Fay continued down the aisle slowly and seemed to be getting increasingly upset as she neared the end. I debated attempting to intervene again but decided to let her come to me. She did, a few moments later.
"They don't have the right ones!" She said, distressed.
"Which ones are the right ones, Fay?" I asked.
"They're...the right ones!" she answered, tearing up.
"Okay, okay," I soothed. "Shhh. Take a deep breath." She did her best impression of it. "Look at the ceiling." Gramma's tip for stopping tears. We didn't need to bring down the overhead lighting. "Okay. Now, let's try this again. What do the shoes you want look like, sweetie?"
"They're purple and they got sparklies and pretty laces," She sniffed.
"But you can't tie your laces yet," I pointed out, carefully. "And when I try to teach you, you get frustrated and start crying and make that pouty face." I imitated it and got a small smile from her.
"I know!" She said. "But the right ones are lace-ups.
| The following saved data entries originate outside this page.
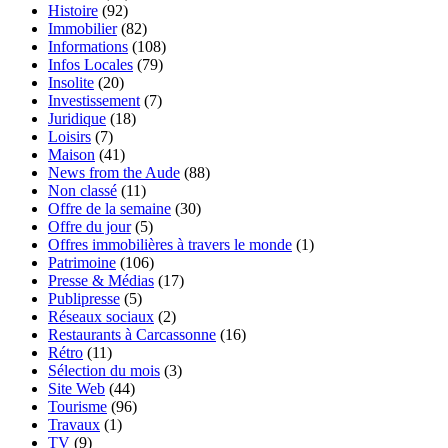
Histoire
(92)
Immobilier
(82)
Informations
(108)
Infos Locales
(79)
Insolite
(20)
Investissement
(7)
Juridique
(18)
Loisirs
(7)
Maison
(41)
News from the Aude
(88)
Non classé
(11)
Offre de la semaine
(30)
Offre du jour
(5)
Offres immobilières à travers le monde
(1)
Patrimoine
(106)
Presse & Médias
(17)
Publipresse
(5)
Réseaux sociaux
(2)
Restaurants à Carcassonne
(16)
Rétro
(11)
Sélection du mois
(3)
Site Web
(44)
Tourisme
(96)
Travaux
(1)
TV
(9)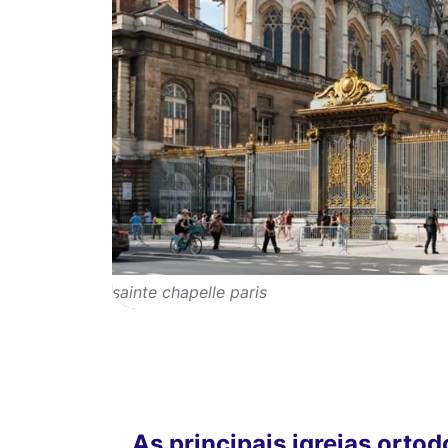
sainte chapelle paris
As principais igrejas orto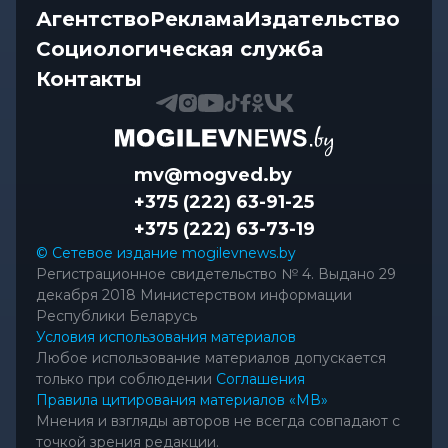
Агентство
Реклама
Издательство
Социологическая служба
Контакты
mv@mogved.by
+375 (222) 63-91-25
+375 (222) 63-73-19
© Сетевое издание mogilevnews.by
Регистрационное свидетельство № 4. Выдано 29
декабря 2018 Министерством информации
Республики Беларусь
Условия использования материалов
Любое использование материалов допускается
только при соблюдении
Соглашения
Правила цитирования материалов «МВ»
Мнения и взгляды авторов не всегда совпадают с
точкой зрения редакции.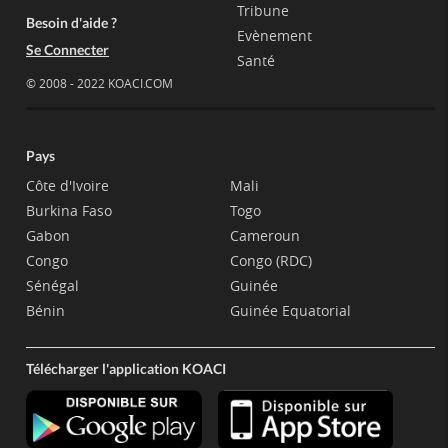
Tribune
Besoin d'aide ?
Evènement
Se Connecter
Santé
© 2008 - 2022 KOACI.COM
Pays
Côte d'Ivoire
Mali
Burkina Faso
Togo
Gabon
Cameroun
Congo
Congo (RDC)
Sénégal
Guinée
Bénin
Guinée Equatorial
Télécharger l'application KOACI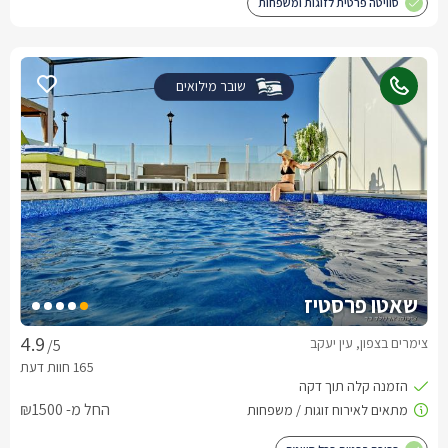
סוויטה פרטית לזוגות ומשפחות
שובר מילואים
שאטו פרסטיז
צימרים בצפון, עין יעקב
/5
החל מ- ₪1500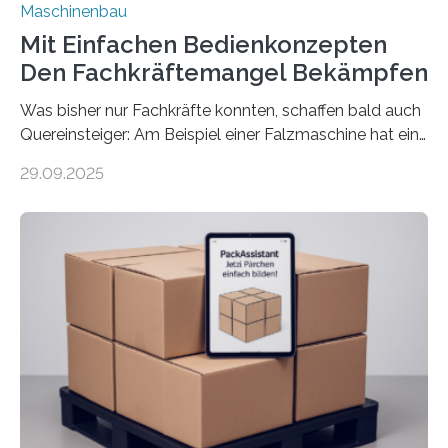
Maschinenbau
Mit Einfachen Bedienkonzepten
Den Fachkräftemangel Bekämpfen
Was bisher nur Fachkräfte konnten, schaffen bald auch
Quereinsteiger: Am Beispiel einer Falzmaschine hat ein
Forscher vom Fraunhofer IPA das Bedienkonzept der
29.09.2025
Mensch-Maschine-Schnittstelle so sehr vereinfacht,
dass nun auch Laien die Maschine umrüsten können.
Die zugrunde liegende Methodik lässt sich auf alle
anderen Maschinen übertragen. Eine Falzmaschine
umzurüsten ist ein Job für echte Profis. Eine solche
Maschine faltet in Druckereien Broschüren, Prospekte,
Landkarten und vieles mehr – mehrere Zehntausend
Exemplare pro Stunde. Je nach Maschinentyp und
Auftrag kann das Umrüsten…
Everybody has the lace-up shoes and I need them because I can't have weird shoes too!"
Info dump! I took a moment to sort through this, realized we'd gotten to the heart of the problem and took another moment to decide how to proceed. Mal walked by, wearing an empty shoe box on his head. I removed it and pulled him into my lap.
"Do the other kids say you're weird?" I asked. She nodded. "And what's weird about you?"
"Everything," she said, glumly. "I don't got a mommy, just a daddy and a Bob, and we don't got a TV and you don't wear a suit and when we go around the circle and say what our parentses do for a job nobody else's daddy is a wizard or a private investimagater and Miss Danton says you can't be a wizard and I know how to read!"
Damn, that pretty much all centered around me. I was weird. Not really a newsflash. Mal squirmed in my arms and held his little ones out to Fay.
"Fay hugs!" He demanded. For a two year old, he's pretty perceptive. "Fay hugs!"
Fay gave him a squeeze and he stroked her back with little coordination but a lot of enthusiasm. I wrapped my free arm around her back as well and we had a little group hug there in the children's aisle.
"I could probably buy a suit," I said, thoughtfully.
Fay giggled and smiled up at me. "You'd look silly in a suit."
I grinned. "I thought so too." I poked her in the stomach. "I'm sorry I taught you to read."
"S'okay," she said. "I like to read, I guess."
"And I'm especially sorry you don't have the right shoes," I added. "But you know what? Even if you have the right shoes, I'm still gonna be a wizard and we still won't have a TV. Remember what I told you before you started school?"
She nodded. "You said that I was special an' not ev'ryone's gonna know that an' even if they don't believe me, it don't mean I'm a liar or wrong." She scratched her head irritably. "And you know what, Daddy?"
"They're really boring!"
I grinned again. "I know."
I set a squirming Mal on the ground to run free. He picked up the shoe box on the bench beside me and climbed up to put it carefully on my head. I crossed my eyes at him and he laughed delightedly.
"I like the butterfly shoes," Fay whispered, as though it were some big secret. She pointed to a pair of mint green Velcro ones on the shelf. They had non-creepy cartoon butterflies on them. "Is that okay?"
I scooped Mal up in a football carry and transferred the box from my head to his, standing up to retrieve the shoes for Fay. They fit perfectly. That is magic, ladies and gentlemen. She wore them out of the store and admired them in all the shop windows as we walked back to the jeep. The saleslady let Mal keep his box helmet, which was nice. He wore it out of the store too. And people say we're weird. What's that about?